Rebelote, la Gécamines oppose à nouveau son refus, évoquant les mêmes raisons sans pour autant faire une offre compétitive crédible.

Il faut noter qu’en février 2025, l’opposition de la Gécamines intervient dans un contexte sécuritaire particulièrement défavorable au gouvernement congolais. Le mouvement rebelle M23 venait de prendre les villes de Goma et de Bukavu dans l’est de la RDC, et le président congolais, Félix Tshisekedi, avait commencé à approcher la nouvelle administration américaine pour un accord minier qui devrait donner accès aux États-Unis aux minerais critiques congolais – le tout sur fond de rivalité géopolitique mondiale – , en échange d’un soutien politique et diplomatique face au Rwanda, qui soutient le M23.

Dans ce contexte, la commission des affaires étrangères de la Chambre des représentants américaine publie un message sur X encourageant explicitement le gouvernement congolais à s’opposer au rachat de Chemaf par Norin Mining, estimant que celui-ci poserait des risques pour la sécurité nationale des États-Unis et de la RDC.

Etats-Unis Norin Mining Chemaf Congo

Face à ce qui semblait devenir de plus en plus un choix politique des autorités congolaises, Norin Mining finit par se retirer du processus.

En décembre 2025, les États-Unis et la RDC signent un partenariat bilatéral stratégique qui donne aux entreprises américaines un accès privilégié aux projets miniers lucratifs et stratégiques en RDC et qui, de facto, par ces mesures d’application , bloque l’expansion des entreprises chinoises dans le secteur minier congolais.

À la suite de cet accord, Virtus Minerals, une entreprise américaine récemment créée par des anciens de la CIA et de l’armée américaine, jette son dévolu sur le projet et exprime sa volonté de racheter l’actif minier.

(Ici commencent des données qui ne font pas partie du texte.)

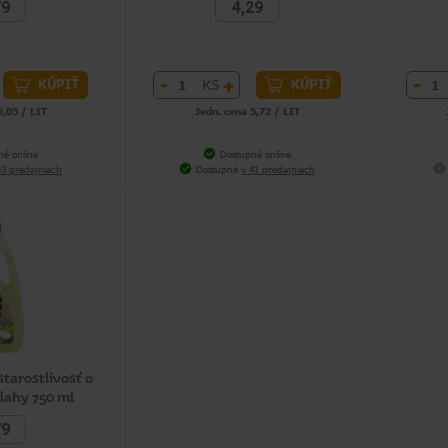
79
4,29
-
+
-
KS
KÚPIŤ
KÚPIŤ
5,05 / LIT
Jedn. cena 5,72 / LIT
né online
Dostupné online
43 predajniach
Dostupné
v 41 predajniach
tarostlivosť o
lahy 750 ml
79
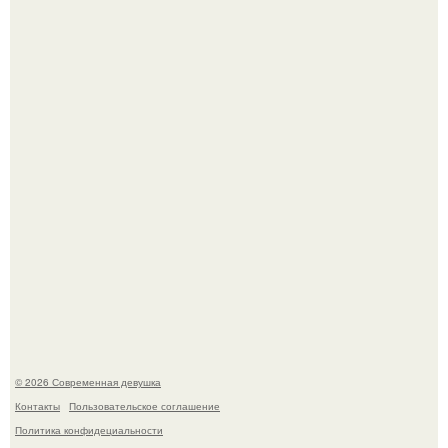
В стране зафиксировали аномальный психологический
сдвиг: переоценка ценностей и жесткая депрессия
теперь настигают парней на 10 лет раньше.
Мы привыкли считать сахар обычной и безобидной
частью ежедневного рациона.
© 2026 Современная девушка
Контакты
Пользовательское соглашение
Политика конфидециальности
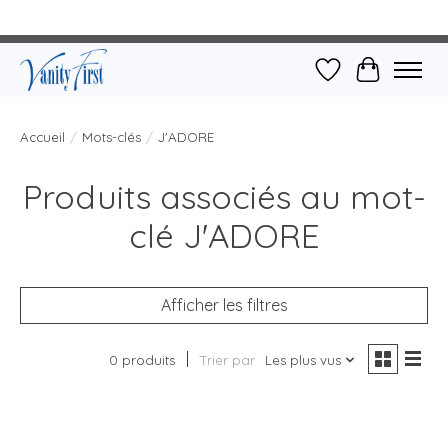
Liste de souhait
Panier
Accueil
/
Mots-clés
/
J'ADORE
Produits associés au mot-
clé J'ADORE
Afficher les filtres
0 produits
Trier par
Les plus vus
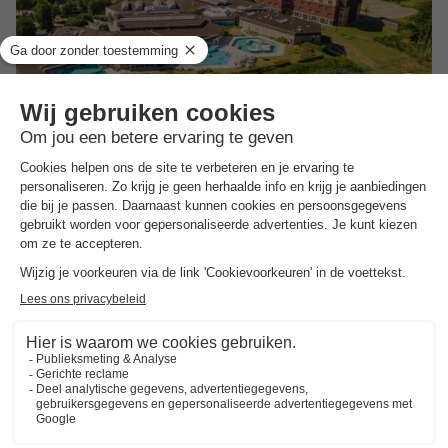
Landal Klein Vink
Limburg
,
Arcen
Kaart
7.7
Goed
Feestfaciliteiten
Kuuroord Thermaalbad Arcen
Nationaal Park de Maasduinen
Toon prijzen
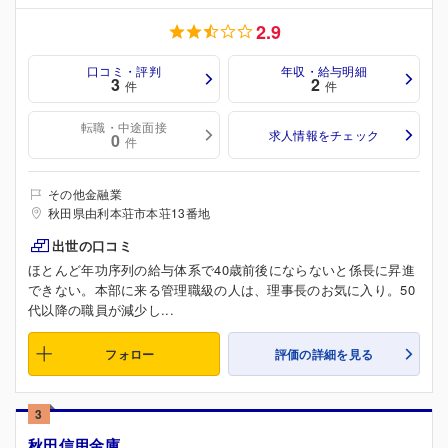
2.9
口コミ・評判
年収・給与明細
3
2
件
件
転職・中途面接
求人情報をチェック
0
件
その他金融業
秋田県由利本荘市本荘13番地
出世の口コミ
ほとんど年功序列の給与体系で40歳前後にならないと係長に昇進
できない。本部に来る管理職級の人は、理事長のお気に入り。50
代以降の職員が減少し...
フォロー
評価の詳細を見る
3
秋田信用金庫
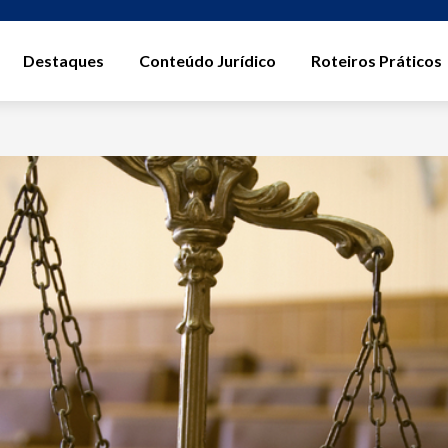
Destaques
Conteúdo Jurídico
Roteiros Práticos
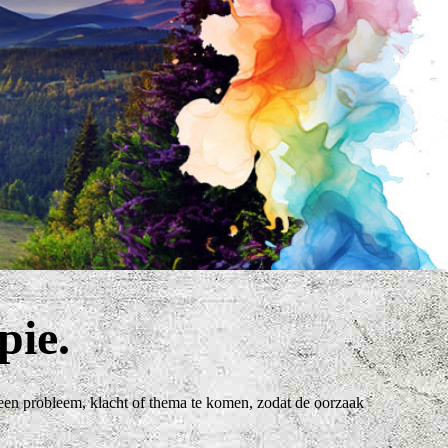
pie.
an een probleem, klacht of thema te komen, zodat de oorzaak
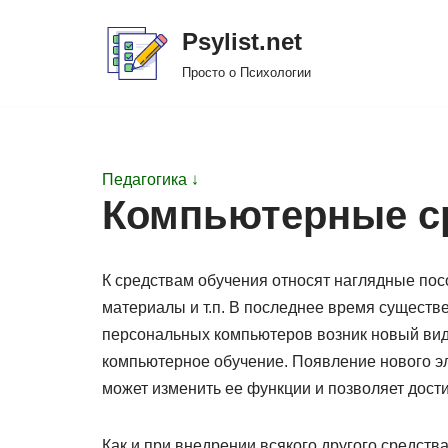
Psylist.net
Перейти
Просто о Психологии
к
содержимому
Педагогика ↓
Компьютерные с
К средствам обучения относят наглядные пос
материалы и т.п. В последнее время существ
персональных компьютеров возник новый вид
компьютерное обучение. Появление нового эл
может изменить ее функции и позволяет дости
Как и при внедрении всякого другого средств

L’offre qu’elle fait – 30 millions de dollars USD – est bien inférieure à celle de Norin Mining, mais elle est suffisante non seulement pour attirer l’attention des autorités congolaises, mais aussi pour susciter des tensions internes. Le patron de Gécamines, Guy-Robert Lukama s’oppose à l’offre qu’il juge insuffisante. Au-delà de l’offre, il met en doute l’expérience minière de Virtus pour acquérir un tel projet. Ces tensions internes congolaises aboutiront au remplacement de Lukama à la tête de la Gecamines en février 2025.

Le feu vert donné à l’offre de Virtus met ainsi fin à deux années de blocage et de pression américaine permanente autour d’un projet de cuivre et de cobalt à fort potentiel — sur fond de rivalité géopolitique croissante entre la Chine et les États-Unis en RDC.